* **Task instructions**
Could you filter the records below down to the lines that include the word "logiciel"?

-- Data under study follows --

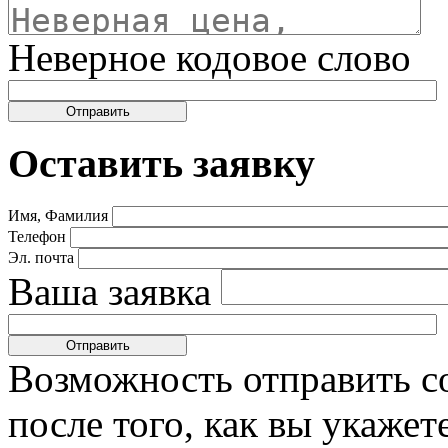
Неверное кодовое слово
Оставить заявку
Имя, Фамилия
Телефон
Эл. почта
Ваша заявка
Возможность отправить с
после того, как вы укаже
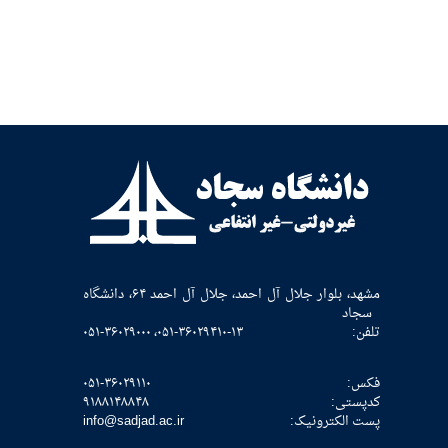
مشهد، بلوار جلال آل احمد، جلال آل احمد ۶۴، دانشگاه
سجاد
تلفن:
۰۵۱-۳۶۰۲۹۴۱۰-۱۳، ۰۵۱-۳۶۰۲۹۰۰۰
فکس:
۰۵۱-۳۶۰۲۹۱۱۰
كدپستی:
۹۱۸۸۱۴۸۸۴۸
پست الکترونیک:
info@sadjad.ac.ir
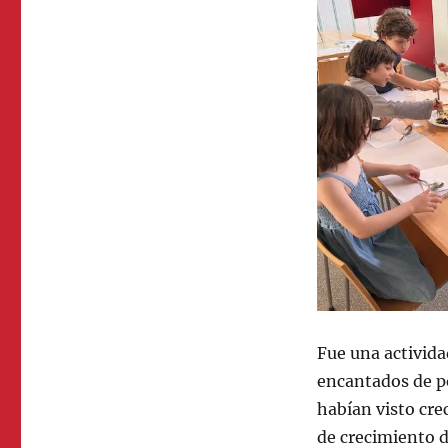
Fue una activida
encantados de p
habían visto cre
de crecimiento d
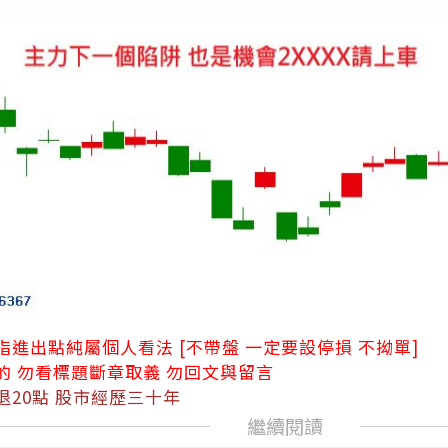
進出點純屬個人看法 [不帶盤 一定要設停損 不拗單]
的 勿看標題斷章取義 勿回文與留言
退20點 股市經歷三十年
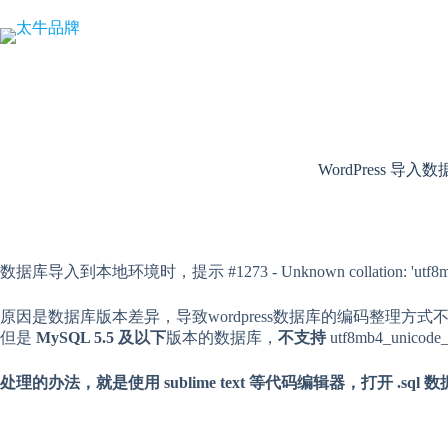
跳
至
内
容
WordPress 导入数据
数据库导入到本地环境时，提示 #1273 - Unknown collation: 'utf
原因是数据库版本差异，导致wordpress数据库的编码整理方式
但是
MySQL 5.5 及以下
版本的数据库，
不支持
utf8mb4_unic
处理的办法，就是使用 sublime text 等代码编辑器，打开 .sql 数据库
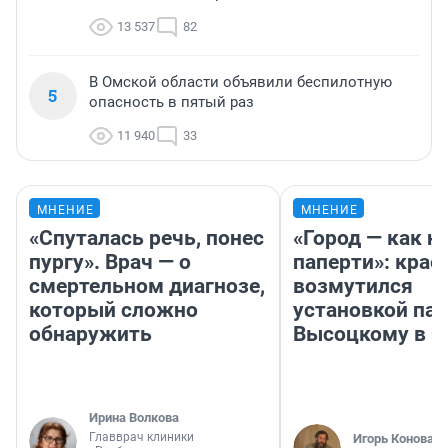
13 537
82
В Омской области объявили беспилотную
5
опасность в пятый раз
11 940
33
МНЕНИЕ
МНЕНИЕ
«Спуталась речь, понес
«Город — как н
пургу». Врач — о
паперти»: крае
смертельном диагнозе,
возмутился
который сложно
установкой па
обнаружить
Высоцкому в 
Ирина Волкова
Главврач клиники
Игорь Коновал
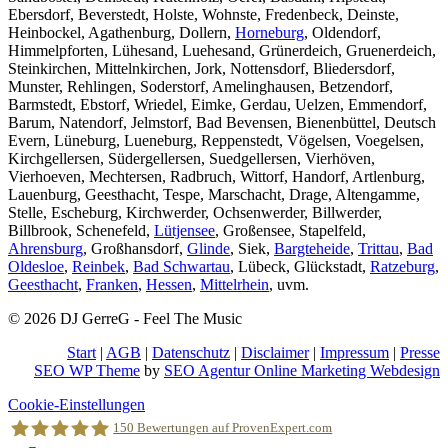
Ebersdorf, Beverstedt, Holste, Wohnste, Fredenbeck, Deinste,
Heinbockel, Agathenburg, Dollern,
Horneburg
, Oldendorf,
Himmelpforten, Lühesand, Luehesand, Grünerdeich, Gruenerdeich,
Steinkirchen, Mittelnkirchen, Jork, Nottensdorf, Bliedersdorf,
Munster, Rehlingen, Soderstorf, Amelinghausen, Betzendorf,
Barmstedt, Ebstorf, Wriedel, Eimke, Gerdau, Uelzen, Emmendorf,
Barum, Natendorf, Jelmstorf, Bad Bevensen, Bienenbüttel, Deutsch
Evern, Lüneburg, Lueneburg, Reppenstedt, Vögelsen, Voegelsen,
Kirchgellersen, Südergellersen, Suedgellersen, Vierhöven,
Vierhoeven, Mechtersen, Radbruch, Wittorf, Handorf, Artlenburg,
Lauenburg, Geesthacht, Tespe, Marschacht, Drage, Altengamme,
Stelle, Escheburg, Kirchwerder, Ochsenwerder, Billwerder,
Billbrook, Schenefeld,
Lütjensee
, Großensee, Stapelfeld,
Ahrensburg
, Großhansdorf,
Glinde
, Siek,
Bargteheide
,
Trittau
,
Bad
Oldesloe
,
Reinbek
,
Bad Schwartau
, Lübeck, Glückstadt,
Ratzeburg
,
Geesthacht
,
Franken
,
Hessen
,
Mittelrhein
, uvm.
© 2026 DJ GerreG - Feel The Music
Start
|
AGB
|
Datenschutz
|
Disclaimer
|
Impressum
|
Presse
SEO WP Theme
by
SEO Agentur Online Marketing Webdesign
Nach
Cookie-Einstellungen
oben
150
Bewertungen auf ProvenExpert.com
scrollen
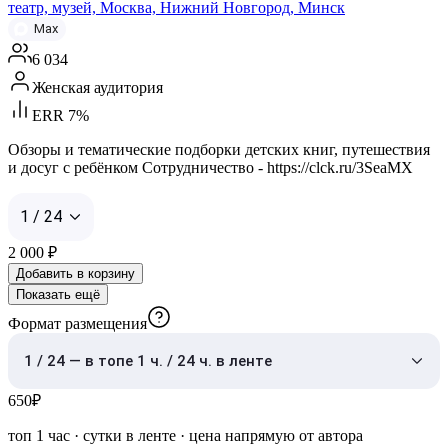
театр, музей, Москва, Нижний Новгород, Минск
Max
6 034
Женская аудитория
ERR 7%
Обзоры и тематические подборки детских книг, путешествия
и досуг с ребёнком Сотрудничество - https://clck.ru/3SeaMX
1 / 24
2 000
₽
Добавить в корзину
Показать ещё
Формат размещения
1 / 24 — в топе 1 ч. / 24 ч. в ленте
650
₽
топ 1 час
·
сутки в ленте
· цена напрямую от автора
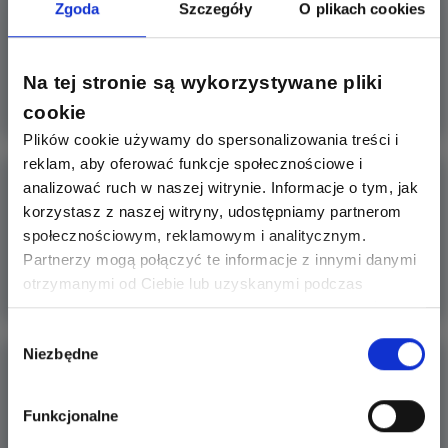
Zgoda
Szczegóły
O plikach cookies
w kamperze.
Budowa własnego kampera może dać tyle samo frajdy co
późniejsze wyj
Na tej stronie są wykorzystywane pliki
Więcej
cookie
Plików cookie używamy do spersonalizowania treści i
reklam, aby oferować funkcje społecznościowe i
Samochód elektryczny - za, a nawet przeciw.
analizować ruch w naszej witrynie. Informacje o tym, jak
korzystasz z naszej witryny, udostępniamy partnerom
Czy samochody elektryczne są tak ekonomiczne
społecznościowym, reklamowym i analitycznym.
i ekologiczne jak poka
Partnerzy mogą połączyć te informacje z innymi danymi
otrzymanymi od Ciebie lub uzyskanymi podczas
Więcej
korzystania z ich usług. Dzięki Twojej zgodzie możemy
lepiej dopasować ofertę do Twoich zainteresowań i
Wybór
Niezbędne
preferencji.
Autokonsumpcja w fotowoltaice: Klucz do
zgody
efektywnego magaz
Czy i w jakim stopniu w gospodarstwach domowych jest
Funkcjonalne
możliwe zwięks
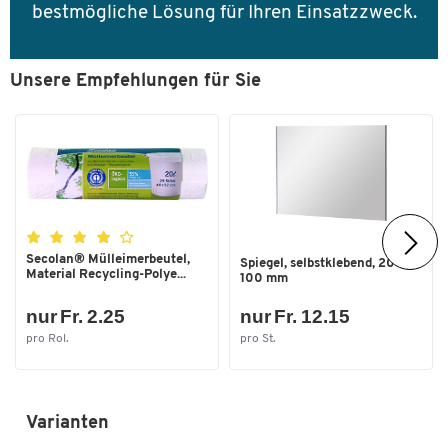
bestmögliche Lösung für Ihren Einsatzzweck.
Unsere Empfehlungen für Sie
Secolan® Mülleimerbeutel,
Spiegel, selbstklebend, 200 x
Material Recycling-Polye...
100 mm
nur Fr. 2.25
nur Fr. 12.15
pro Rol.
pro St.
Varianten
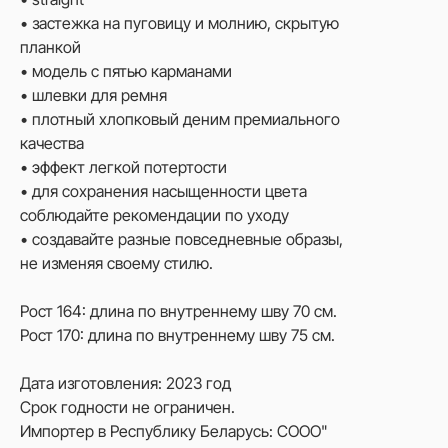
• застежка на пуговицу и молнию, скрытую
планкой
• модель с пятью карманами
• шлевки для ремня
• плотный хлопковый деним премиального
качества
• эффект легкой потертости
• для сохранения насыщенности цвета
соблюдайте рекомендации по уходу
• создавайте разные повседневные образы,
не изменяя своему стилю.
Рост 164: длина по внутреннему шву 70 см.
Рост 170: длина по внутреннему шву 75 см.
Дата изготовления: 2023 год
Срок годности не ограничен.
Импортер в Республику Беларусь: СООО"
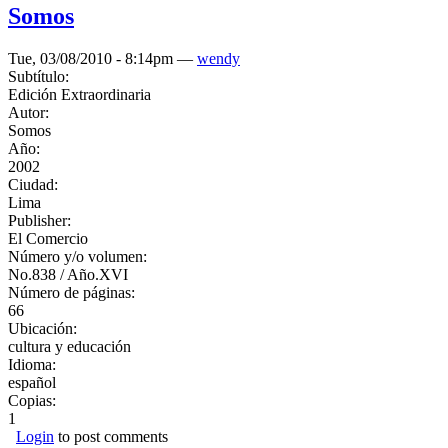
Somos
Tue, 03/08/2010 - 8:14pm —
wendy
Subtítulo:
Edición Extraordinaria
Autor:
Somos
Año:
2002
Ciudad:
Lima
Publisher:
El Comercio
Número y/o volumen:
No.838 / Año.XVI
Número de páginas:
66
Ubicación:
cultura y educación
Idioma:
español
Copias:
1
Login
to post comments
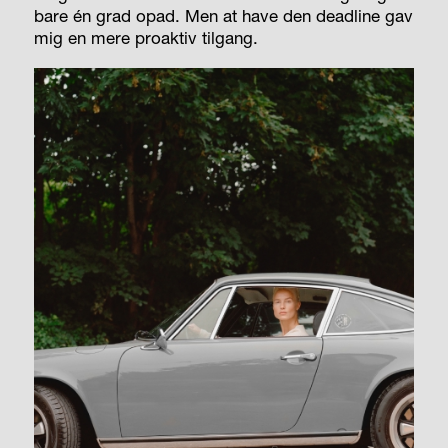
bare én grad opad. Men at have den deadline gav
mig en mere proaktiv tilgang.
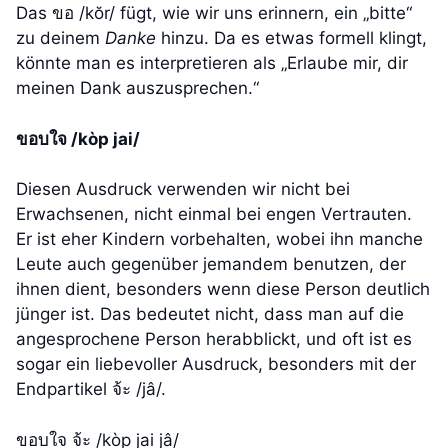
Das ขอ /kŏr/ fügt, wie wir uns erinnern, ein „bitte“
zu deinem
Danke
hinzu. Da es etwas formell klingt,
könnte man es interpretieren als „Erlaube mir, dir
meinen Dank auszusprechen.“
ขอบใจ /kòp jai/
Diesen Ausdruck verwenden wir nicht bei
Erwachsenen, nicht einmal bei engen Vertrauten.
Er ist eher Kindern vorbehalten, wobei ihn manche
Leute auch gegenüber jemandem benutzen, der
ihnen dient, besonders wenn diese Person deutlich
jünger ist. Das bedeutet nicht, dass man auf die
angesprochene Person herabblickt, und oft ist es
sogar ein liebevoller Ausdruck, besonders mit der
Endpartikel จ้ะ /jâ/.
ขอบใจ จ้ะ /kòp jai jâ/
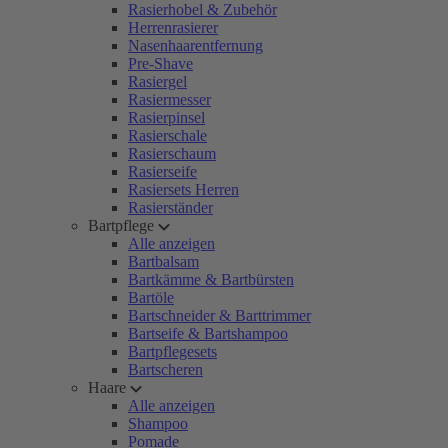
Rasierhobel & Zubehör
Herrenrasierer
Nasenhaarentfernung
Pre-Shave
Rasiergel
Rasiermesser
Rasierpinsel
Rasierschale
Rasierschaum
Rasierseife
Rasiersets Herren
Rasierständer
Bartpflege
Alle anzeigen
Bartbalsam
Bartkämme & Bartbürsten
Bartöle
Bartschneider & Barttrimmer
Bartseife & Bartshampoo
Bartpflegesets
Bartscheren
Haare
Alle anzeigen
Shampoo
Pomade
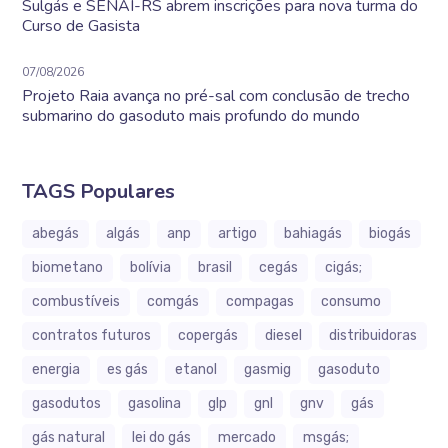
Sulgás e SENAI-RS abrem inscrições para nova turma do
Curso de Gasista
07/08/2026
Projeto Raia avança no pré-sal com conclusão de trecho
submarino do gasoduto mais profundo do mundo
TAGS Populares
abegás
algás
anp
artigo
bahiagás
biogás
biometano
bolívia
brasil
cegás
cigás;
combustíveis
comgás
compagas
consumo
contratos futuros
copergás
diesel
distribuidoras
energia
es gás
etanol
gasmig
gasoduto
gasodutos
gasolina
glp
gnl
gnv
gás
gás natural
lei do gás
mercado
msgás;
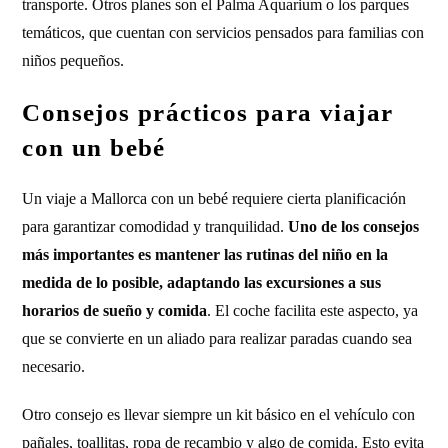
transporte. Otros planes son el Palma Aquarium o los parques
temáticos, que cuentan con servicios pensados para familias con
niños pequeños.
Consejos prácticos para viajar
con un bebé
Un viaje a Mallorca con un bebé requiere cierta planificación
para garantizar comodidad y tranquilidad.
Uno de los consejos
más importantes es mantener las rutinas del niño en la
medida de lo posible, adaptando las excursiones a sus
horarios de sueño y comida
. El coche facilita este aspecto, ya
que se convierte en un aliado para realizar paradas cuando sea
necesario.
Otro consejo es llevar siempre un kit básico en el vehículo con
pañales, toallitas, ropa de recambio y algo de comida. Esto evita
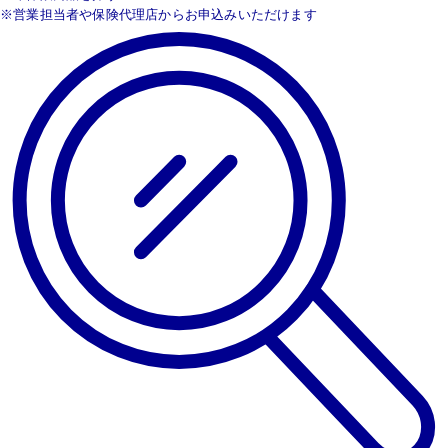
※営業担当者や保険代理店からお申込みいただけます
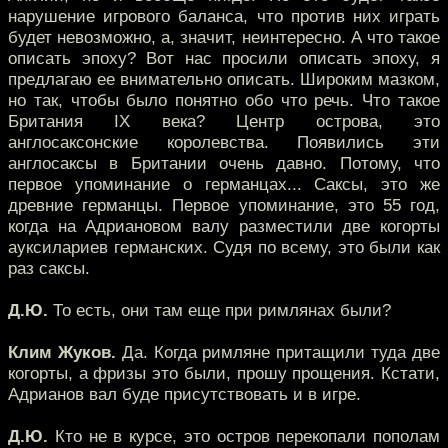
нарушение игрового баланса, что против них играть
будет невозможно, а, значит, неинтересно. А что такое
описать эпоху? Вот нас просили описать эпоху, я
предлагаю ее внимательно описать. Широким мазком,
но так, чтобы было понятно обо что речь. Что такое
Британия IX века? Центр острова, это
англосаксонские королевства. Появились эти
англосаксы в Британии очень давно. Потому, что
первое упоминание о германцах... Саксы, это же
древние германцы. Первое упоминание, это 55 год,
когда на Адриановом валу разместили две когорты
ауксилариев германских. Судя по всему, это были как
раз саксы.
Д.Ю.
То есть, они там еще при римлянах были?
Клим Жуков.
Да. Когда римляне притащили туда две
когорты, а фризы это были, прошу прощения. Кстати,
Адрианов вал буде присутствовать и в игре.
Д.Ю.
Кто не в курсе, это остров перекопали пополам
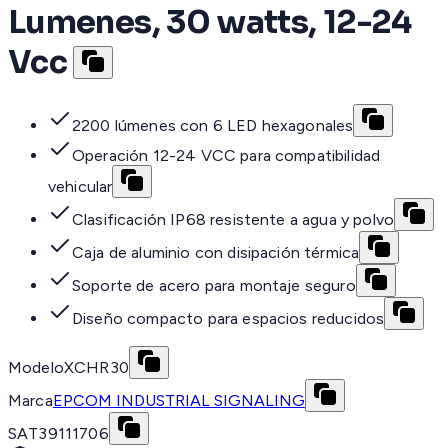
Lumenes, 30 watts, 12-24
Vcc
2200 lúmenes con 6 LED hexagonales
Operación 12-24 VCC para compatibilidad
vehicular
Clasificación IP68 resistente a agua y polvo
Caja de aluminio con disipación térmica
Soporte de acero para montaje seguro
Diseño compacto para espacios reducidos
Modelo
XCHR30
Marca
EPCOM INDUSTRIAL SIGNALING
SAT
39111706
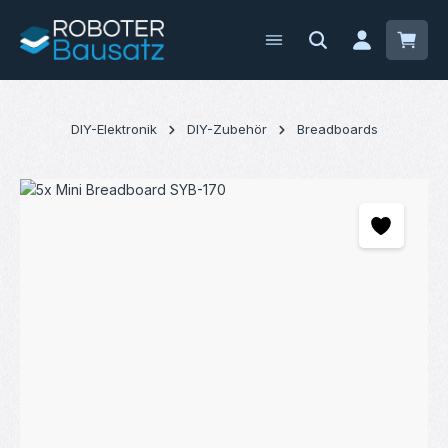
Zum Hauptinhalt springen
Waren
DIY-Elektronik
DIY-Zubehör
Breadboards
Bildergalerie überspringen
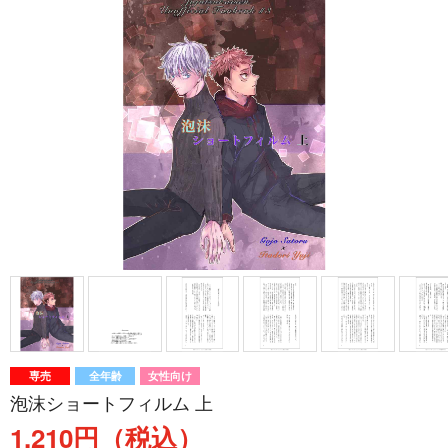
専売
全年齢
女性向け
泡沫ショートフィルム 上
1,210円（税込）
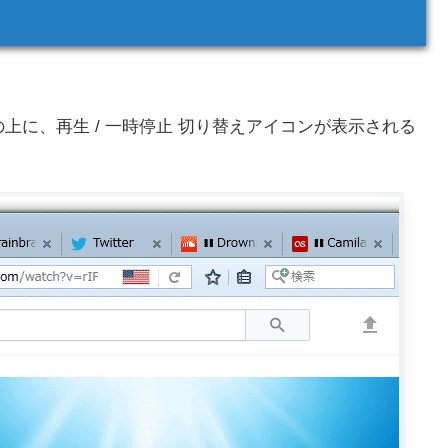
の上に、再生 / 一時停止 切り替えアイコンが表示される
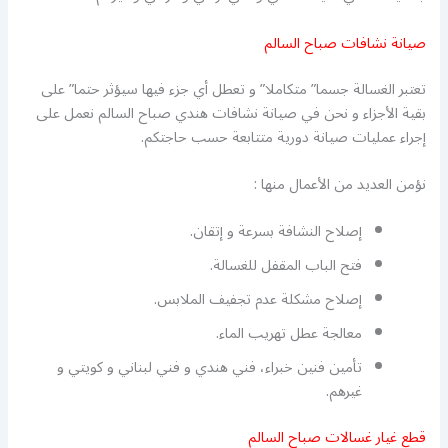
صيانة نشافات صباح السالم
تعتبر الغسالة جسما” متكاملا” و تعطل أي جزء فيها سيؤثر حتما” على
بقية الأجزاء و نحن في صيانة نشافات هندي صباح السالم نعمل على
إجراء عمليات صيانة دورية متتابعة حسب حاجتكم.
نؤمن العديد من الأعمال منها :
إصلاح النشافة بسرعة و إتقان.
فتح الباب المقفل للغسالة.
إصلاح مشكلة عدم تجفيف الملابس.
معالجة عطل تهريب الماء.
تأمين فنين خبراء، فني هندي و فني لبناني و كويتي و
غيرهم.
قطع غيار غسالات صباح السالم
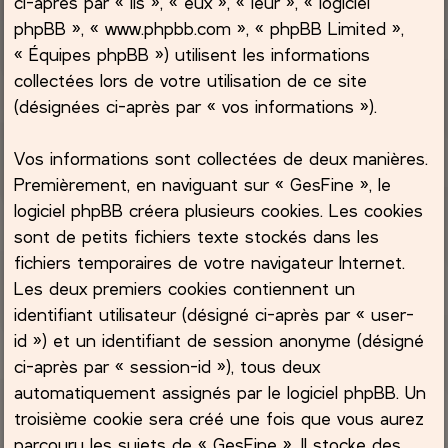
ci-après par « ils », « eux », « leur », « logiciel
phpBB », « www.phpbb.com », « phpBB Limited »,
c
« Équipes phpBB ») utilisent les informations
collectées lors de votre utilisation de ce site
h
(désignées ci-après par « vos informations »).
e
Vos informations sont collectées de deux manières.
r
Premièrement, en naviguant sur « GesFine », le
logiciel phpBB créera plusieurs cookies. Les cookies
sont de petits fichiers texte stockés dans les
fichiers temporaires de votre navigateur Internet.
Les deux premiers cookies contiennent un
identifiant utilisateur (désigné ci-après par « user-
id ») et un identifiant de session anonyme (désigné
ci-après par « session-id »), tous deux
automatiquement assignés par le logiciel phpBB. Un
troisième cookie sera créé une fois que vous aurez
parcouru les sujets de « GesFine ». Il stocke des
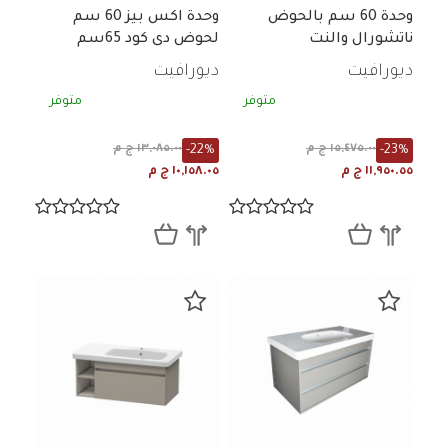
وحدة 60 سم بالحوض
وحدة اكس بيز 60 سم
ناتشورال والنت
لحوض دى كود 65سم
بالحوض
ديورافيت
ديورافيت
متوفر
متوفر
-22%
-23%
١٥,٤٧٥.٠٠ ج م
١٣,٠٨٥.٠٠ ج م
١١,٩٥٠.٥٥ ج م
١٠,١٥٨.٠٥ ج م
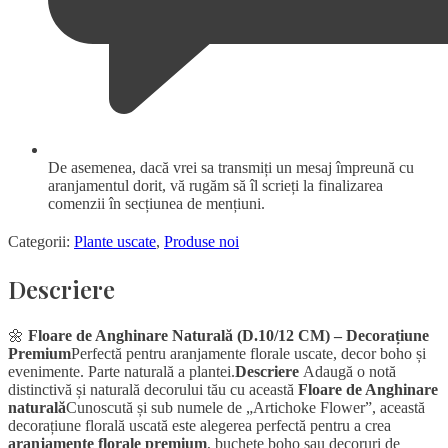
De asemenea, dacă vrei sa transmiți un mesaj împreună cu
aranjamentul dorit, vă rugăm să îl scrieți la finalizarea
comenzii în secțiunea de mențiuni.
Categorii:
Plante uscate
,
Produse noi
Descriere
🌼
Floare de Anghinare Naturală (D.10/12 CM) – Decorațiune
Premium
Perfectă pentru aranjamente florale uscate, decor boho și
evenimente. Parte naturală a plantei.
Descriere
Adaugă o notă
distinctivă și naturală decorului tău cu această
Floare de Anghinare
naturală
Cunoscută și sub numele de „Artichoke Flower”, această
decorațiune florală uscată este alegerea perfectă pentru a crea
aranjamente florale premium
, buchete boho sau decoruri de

-- Data under study concluded --

* **Answer to the exercise**
ci-après par « ils », « eux », « leur », « logiciel
logiciel phpBB créera plusieurs cookies. Les cookies
automatiquement assignés par le logiciel phpBB. Un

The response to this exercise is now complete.